Of the lines below, write out exactly those from the line with "Il Salento che vorrei (135, 913)" through the line with "Aldo Garzia (735, 1455)", both included, and skip the rest.

╔══

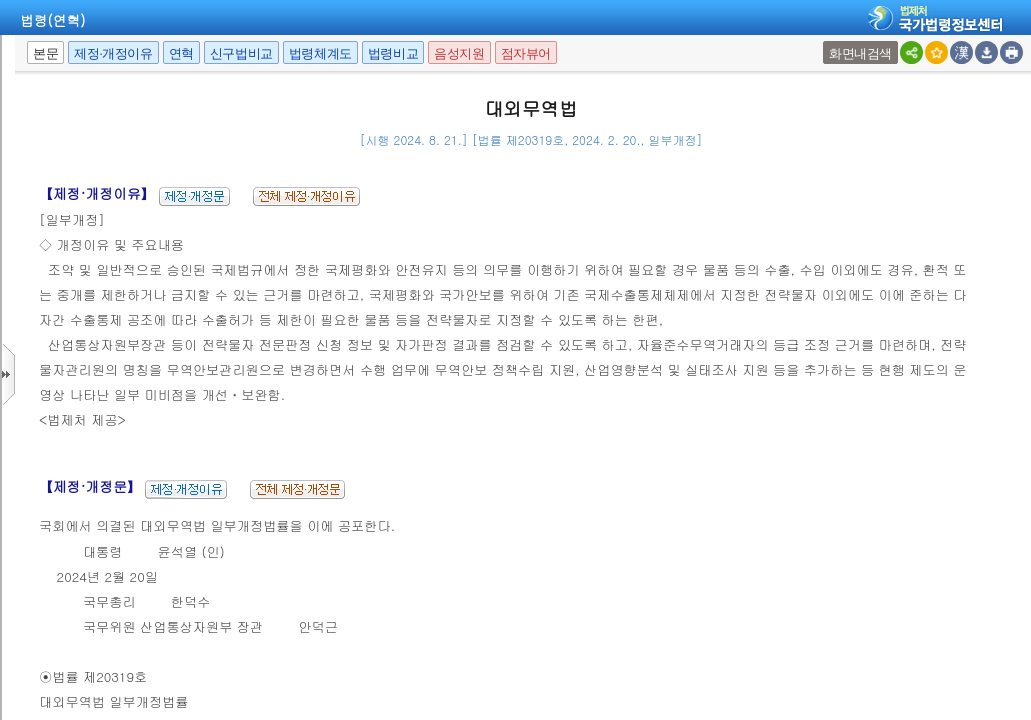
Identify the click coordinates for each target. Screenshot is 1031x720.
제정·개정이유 (113, 53)
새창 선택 (825, 41)
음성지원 (459, 53)
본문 (45, 53)
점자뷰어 (526, 53)
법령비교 (393, 53)
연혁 (181, 53)
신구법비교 (241, 53)
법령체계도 (320, 53)
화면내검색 (860, 53)
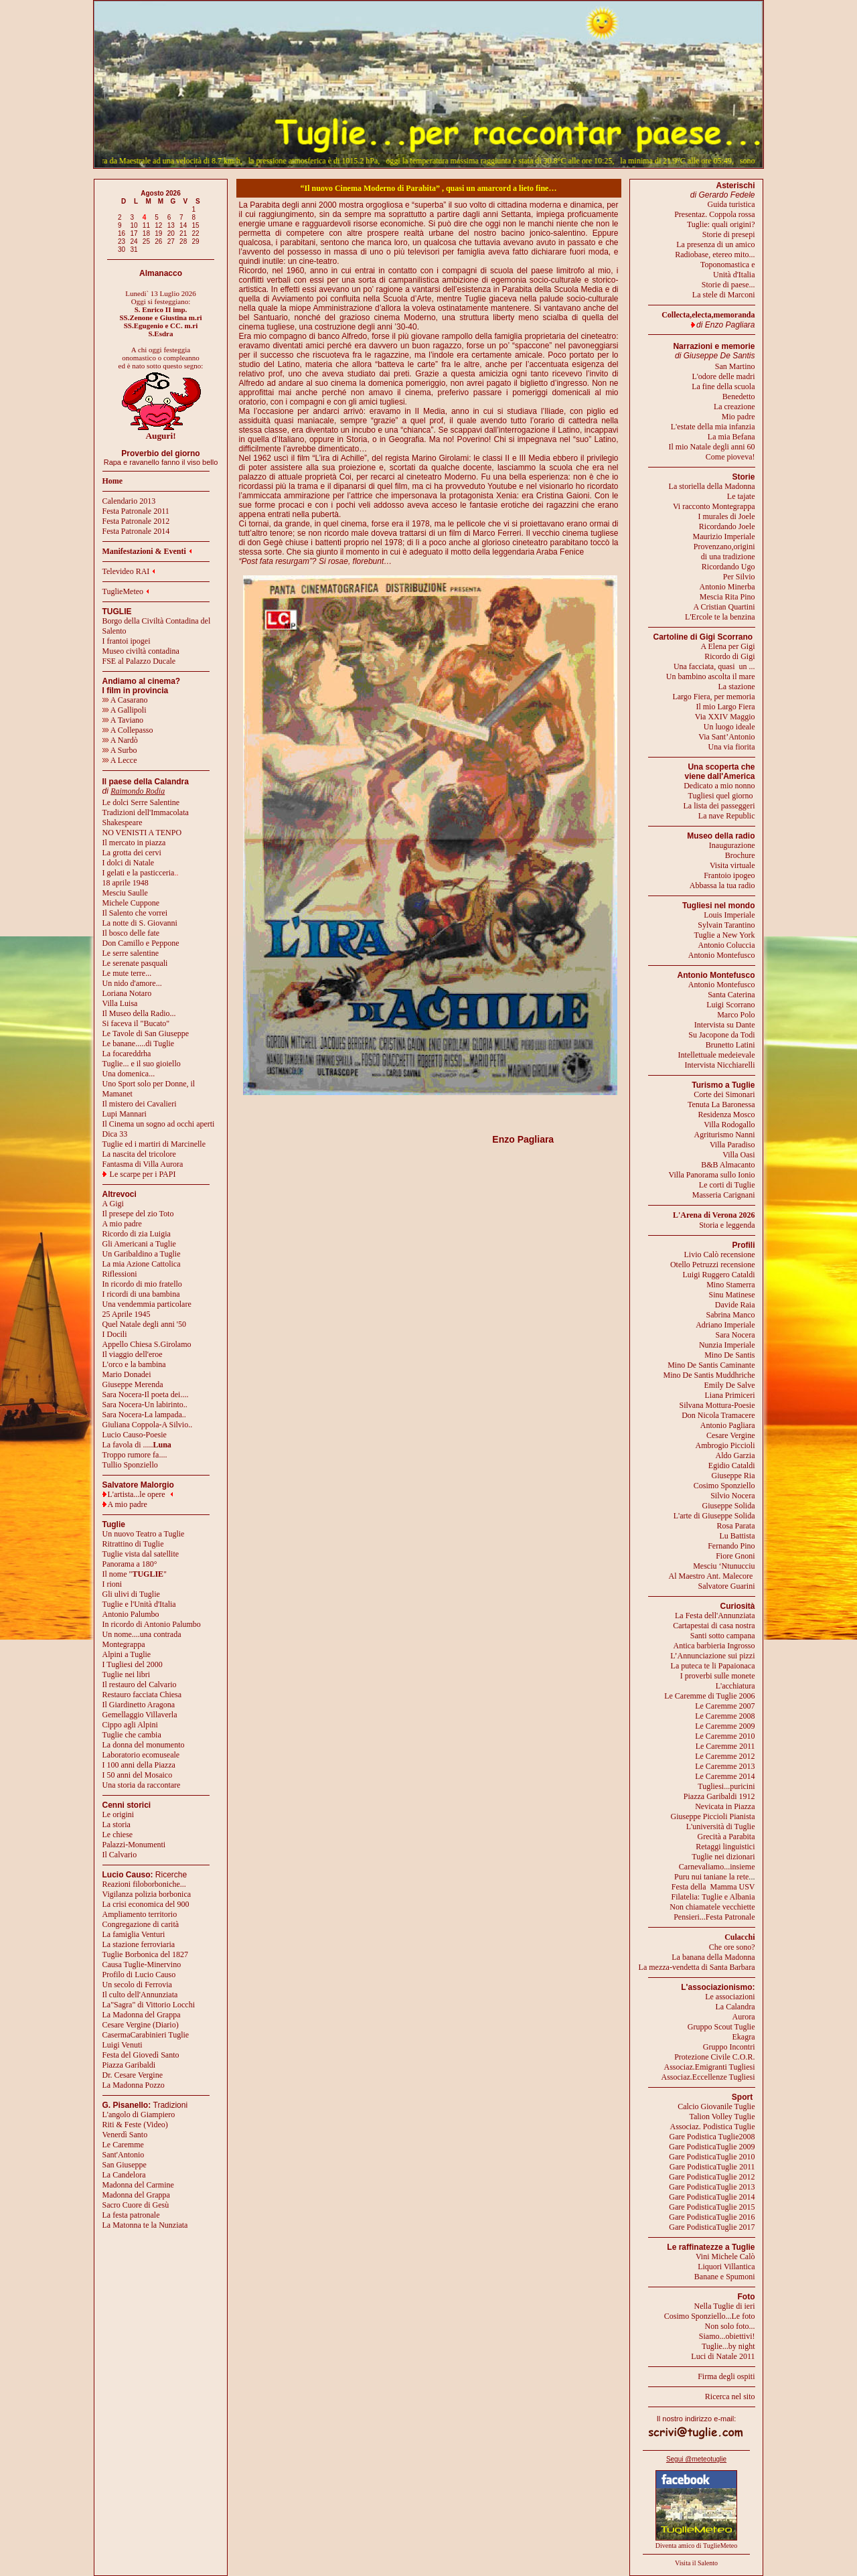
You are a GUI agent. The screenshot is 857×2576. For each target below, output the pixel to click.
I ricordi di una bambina (141, 1294)
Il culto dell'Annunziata (140, 1994)
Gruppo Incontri (729, 2047)
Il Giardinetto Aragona (138, 1704)
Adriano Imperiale (725, 1325)
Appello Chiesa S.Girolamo (146, 1344)
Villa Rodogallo (729, 1124)
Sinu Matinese (732, 1294)
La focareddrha (126, 1053)
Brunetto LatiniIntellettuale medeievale (716, 1050)
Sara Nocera (735, 1335)
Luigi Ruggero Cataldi (719, 1274)
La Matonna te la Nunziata (145, 2225)
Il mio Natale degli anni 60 (712, 446)
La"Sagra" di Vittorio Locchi (149, 2004)
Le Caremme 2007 (725, 1706)
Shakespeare (122, 822)
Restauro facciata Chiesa (142, 1694)
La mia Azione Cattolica (141, 1264)
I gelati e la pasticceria (138, 872)
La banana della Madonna (713, 1957)
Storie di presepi (728, 234)
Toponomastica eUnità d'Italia (727, 269)
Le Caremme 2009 (725, 1726)
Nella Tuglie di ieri (724, 2306)
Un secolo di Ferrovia (137, 1984)
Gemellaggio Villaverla (139, 1714)
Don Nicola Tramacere (718, 1415)
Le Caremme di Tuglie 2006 (709, 1696)
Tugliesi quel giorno (721, 795)
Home (112, 481)
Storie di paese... (728, 284)
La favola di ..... (136, 1444)
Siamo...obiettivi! (727, 2336)
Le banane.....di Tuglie (138, 1043)
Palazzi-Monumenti (134, 1844)
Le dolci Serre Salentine (141, 802)
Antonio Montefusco (721, 955)
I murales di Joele (726, 516)
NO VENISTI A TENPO (142, 832)
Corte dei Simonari (724, 1094)
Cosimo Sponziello (724, 1485)
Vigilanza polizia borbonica (146, 1894)
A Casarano (125, 700)
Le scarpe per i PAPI (143, 1174)
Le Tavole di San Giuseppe (145, 1033)
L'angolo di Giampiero (138, 2114)
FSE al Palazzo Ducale (139, 661)
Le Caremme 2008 (725, 1716)
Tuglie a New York (724, 935)
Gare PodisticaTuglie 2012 (712, 2176)
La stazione (736, 686)
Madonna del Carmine (138, 2185)
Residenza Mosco (726, 1114)
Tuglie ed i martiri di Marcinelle (154, 1144)
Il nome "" (134, 1574)
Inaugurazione (732, 845)
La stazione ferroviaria (138, 1944)
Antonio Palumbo (130, 1614)
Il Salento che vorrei (135, 913)
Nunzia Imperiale (727, 1345)
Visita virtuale (732, 865)
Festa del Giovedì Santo (140, 2055)
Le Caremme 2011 (725, 1746)
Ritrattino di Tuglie (133, 1544)
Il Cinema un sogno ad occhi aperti (158, 1124)
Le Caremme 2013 (725, 1766)
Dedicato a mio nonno (719, 785)
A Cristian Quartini (724, 607)
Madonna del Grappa (136, 2195)
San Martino (735, 366)
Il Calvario (119, 1854)
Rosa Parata (736, 1525)
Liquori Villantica (726, 2266)
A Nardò (120, 740)
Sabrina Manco (730, 1314)
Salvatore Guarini (726, 1586)
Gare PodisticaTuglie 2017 (712, 2227)
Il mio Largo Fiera (725, 706)
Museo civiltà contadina (140, 651)
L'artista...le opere (136, 1494)
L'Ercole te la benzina (720, 617)
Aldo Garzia (735, 1455)
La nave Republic (726, 815)
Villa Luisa (120, 1003)
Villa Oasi (738, 1154)
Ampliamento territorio (139, 1914)
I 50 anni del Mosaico (137, 1775)
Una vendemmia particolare (146, 1304)
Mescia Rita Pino (727, 596)
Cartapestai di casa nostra (714, 1625)
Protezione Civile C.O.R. (714, 2057)
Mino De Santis (729, 1355)
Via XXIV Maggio (725, 716)
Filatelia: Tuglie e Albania (713, 1897)
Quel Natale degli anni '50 (144, 1324)
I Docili (114, 1334)
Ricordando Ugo (728, 566)
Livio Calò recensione (719, 1254)
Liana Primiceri (730, 1395)
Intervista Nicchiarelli (720, 1065)
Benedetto (738, 396)
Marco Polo (736, 1014)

╚══

» **TASK RESPONSE**
Il Salento che vorrei (135, 913)
Nunzia Imperiale (727, 1345)
Visita virtuale (732, 865)
Festa del Giovedì Santo (140, 2055)
Le Caremme 2011 (725, 1746)
Ritrattino di Tuglie (133, 1544)
Il Cinema un sogno ad occhi aperti (158, 1124)
Le Caremme 2013 (725, 1766)
Dedicato a mio nonno (719, 785)
A Cristian Quartini (724, 607)
Madonna del Grappa (136, 2195)
San Martino (735, 366)
Il Calvario (119, 1854)
Rosa Parata (736, 1525)
Liquori Villantica (726, 2266)
A Nardò (120, 740)
Sabrina Manco (730, 1314)
Salvatore Guarini (726, 1586)
Gare PodisticaTuglie 2017 (712, 2227)
Il mio Largo Fiera (725, 706)
Museo civiltà contadina (140, 651)
L'artista...le opere (136, 1494)
L'Ercole te la benzina (720, 617)
Aldo Garzia (735, 1455)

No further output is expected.